Lagu dan Kepribadian

Sesungguhnya, lagu memiliki pengaruh yang besar terhadap kepribadian seseorang. Lagu tidak hanya sebatas alunan nada-nada yang dihasilkan instrumen musik berlirikkan syair yang dilantukan oleh penyanyinya. Lebih dari itu, lagu adalah cerminan yang merepresentasikan keadaan atau lingkungan bahkan zaman melalui tangan penciptanya.

Karya seni yang seringkali dianggap sebagai salah satu bentuk hiburan ini nyatanya bisa mempengaruhi pendengarnya lewat musik dan liriknya. Hal ini tidak bisa dilepaskan dari bagaimana seseorang itu untuk pertama kali bertemu dengan lagu yang didengarnya. Bilanglah seseorang mendengarkan lagu-lagu pop untuk pertama kali, maka dia pun akan memilih lagu-lagu pop sebagai sesuatu yang disukai dan diminatinya, sebagaimana lagu tersebut memang diniatkan sebagai lagu pop yang ngetren di kalangan banyak orang.

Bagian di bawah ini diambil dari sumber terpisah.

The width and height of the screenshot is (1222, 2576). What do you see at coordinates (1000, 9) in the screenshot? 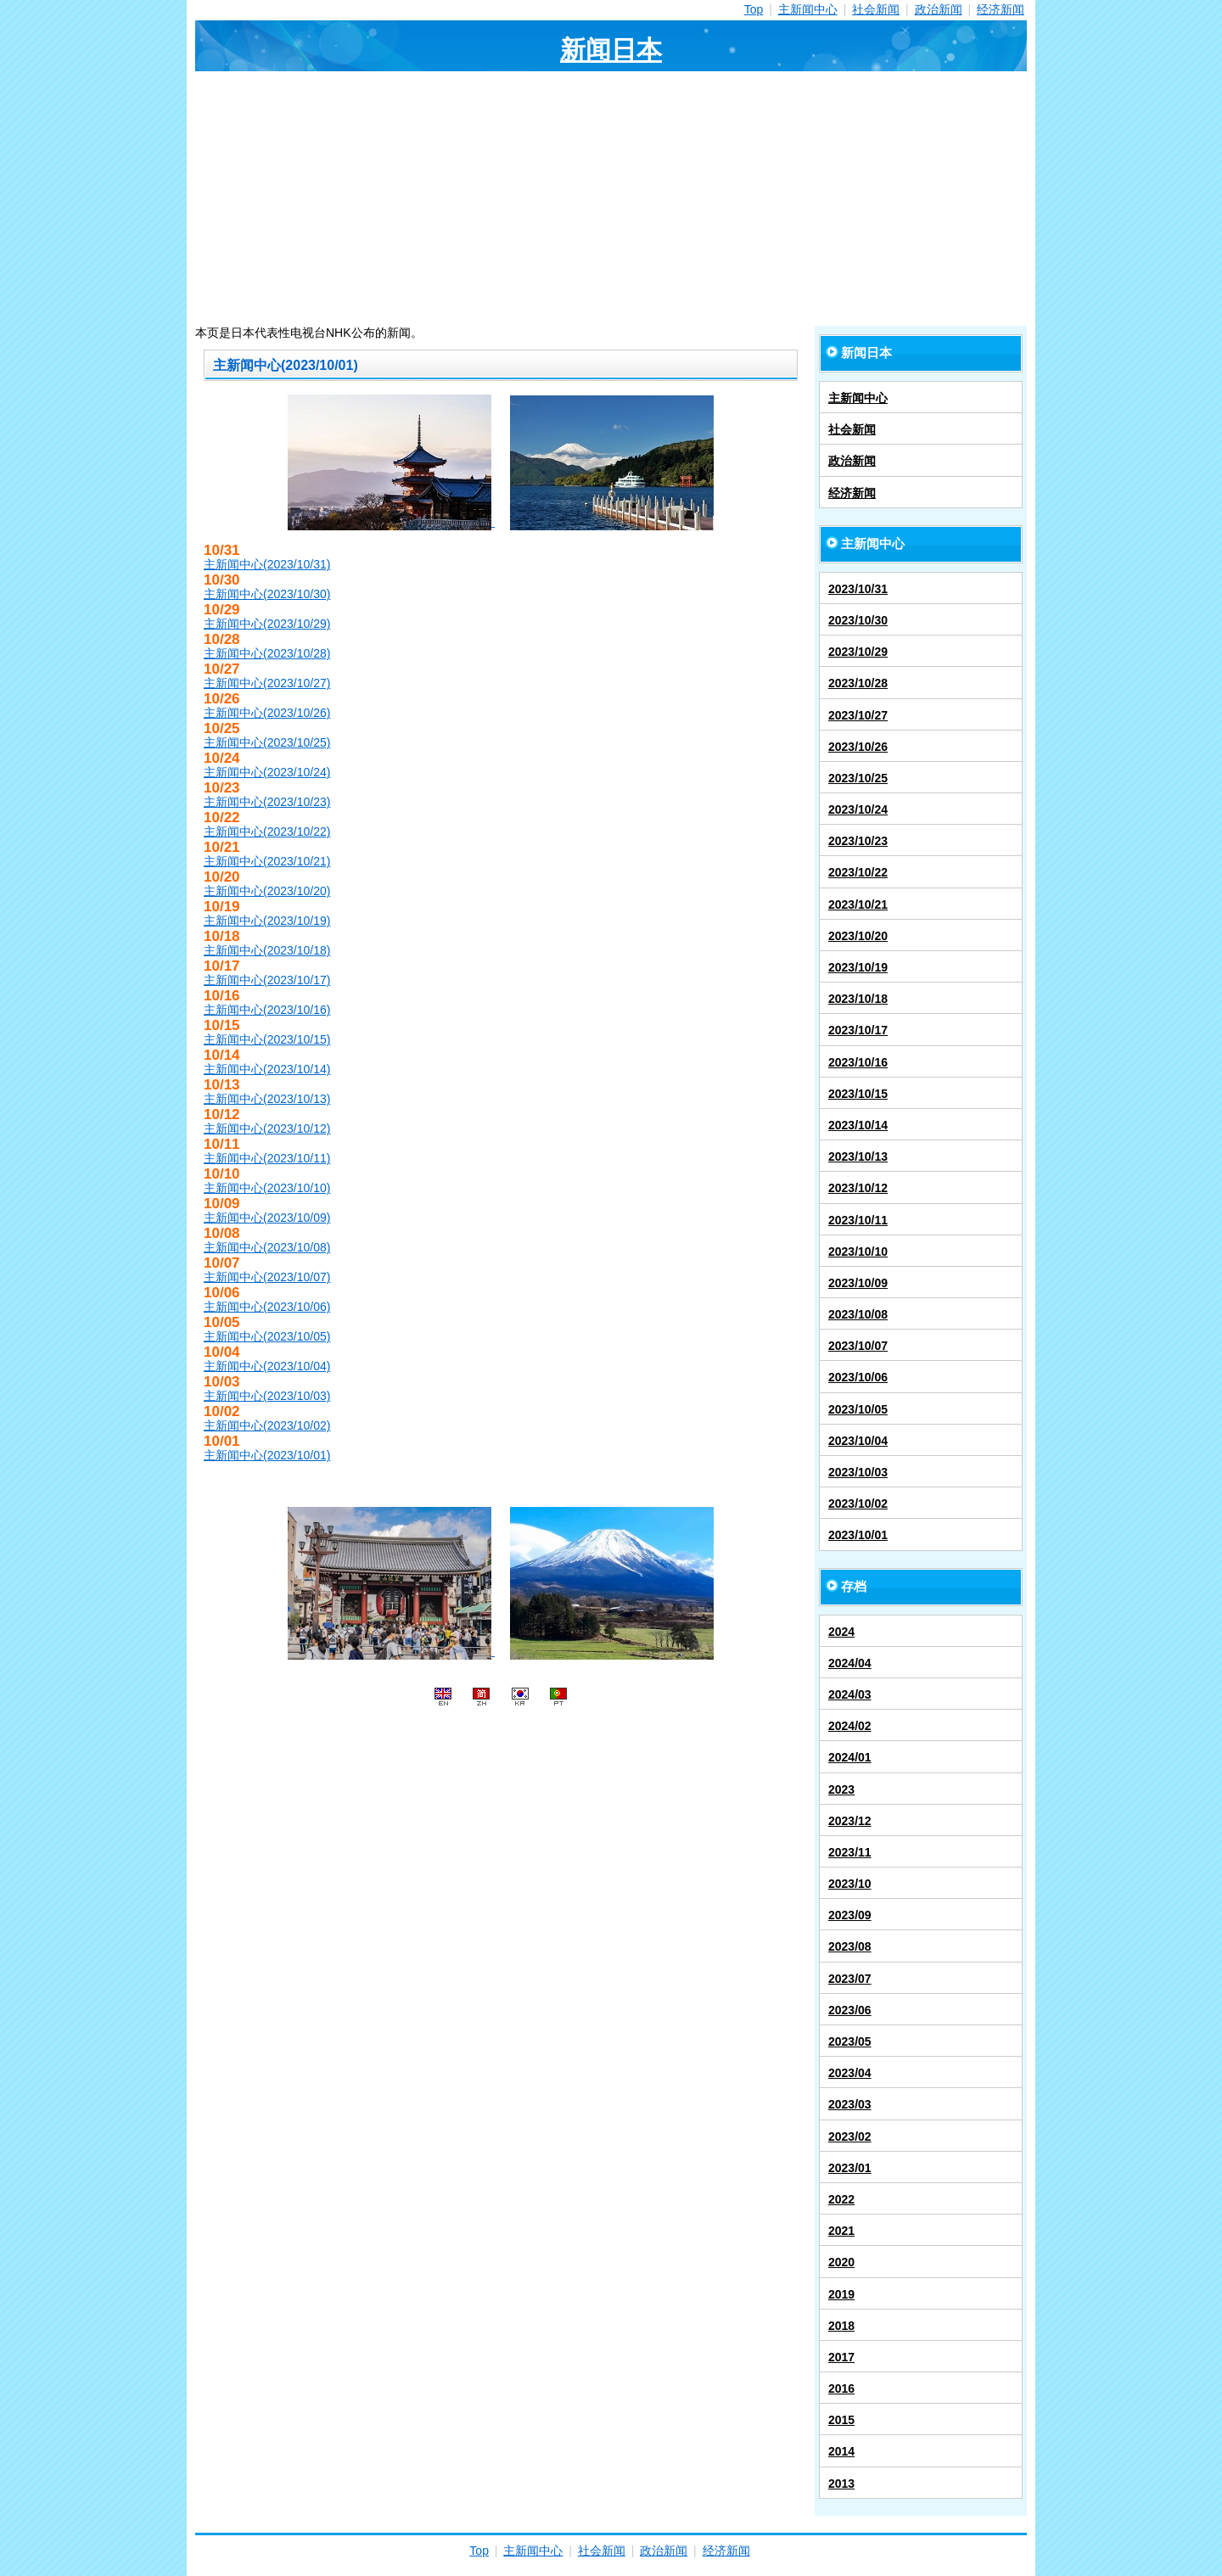
I see `经济新闻` at bounding box center [1000, 9].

Dia akan cenderung suka dan memilih lagu-lagu pop yang umum, tidak njelimet, dan mudah dicerna (baca: dinikmati). Dan hal ini berpengaruh juga terhadap kesukaan dia dalam memilah dan memilih sesuatu yang pop selain lagu. Mungkin masalah fashion dan style, informasi dan teknologi, program-program televisi dan lain sebagainya.

Lain halnya dengan mereka yang lebih suka mendengar lagu-lagu lokal atau kedaerahan. Seseorang yang terbiasa mendengar gamelan Sunda dengan sinden sebagai penyanyinya, misalnya, mungkin akan merasa keberatan jika telinganya harus mendengar lagu-lagu metal atau underground. Bukannya menikmati, dia mungkin akan berkata sinis tentang genre lagu tersebut. Disebut lagu urakan-lah, brang-breng-brong-lah, teu pararuguh-lah (tidak jelas) dan perkataan sinis lainnya. Tentu, pengalaman empiris seseorang “berkenalan” dengan lagu juga tidak bisa dilepaskan dari pengaruh lingkungan dan budayanya. Dan ini akan tampak pula dari sikap orang itu.

Namun demikian, tidak berarti bahwa seseorang akan tetap dengan satu genre lagu saja. Mengingat manusia adalah makhluk yang "penasaran”, suka hal-hal baru, eksploratif dan dinamis, maka bukan tak mungkin dia pun akan menambah referensi genre lagunya. Dia akan memilah-milih lagu dan genre-nya yang menurutnya enak untuk dinikmati. Seseorang yang pada awalnya suka dengan lagu-lagu nasional bisa jadi suka juga dengan lagu-lagu barat ber-genre ska, grunge bahkan punk.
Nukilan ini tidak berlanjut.